> [What you will do]:
Write the entries below out again exactly, but skip the pictures.

Start of Block

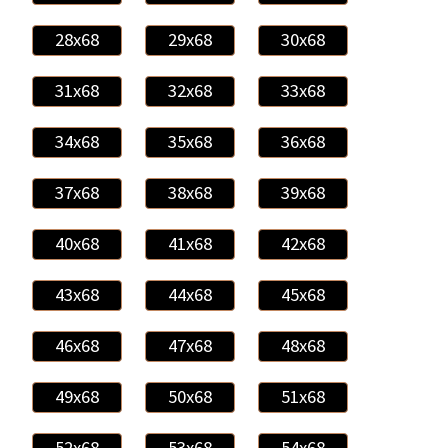
28x68
29x68
30x68
31x68
32x68
33x68
34x68
35x68
36x68
37x68
38x68
39x68
40x68
41x68
42x68
43x68
44x68
45x68
46x68
47x68
48x68
49x68
50x68
51x68
52x68
53x68
54x68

End of Block

> [Written response]:
28x68
29x68
30x68
31x68
32x68
33x68
34x68
35x68
36x68
37x68
38x68
39x68
40x68
41x68
42x68
43x68
44x68
45x68
46x68
47x68
48x68
49x68
50x68
51x68
52x68
53x68
54x68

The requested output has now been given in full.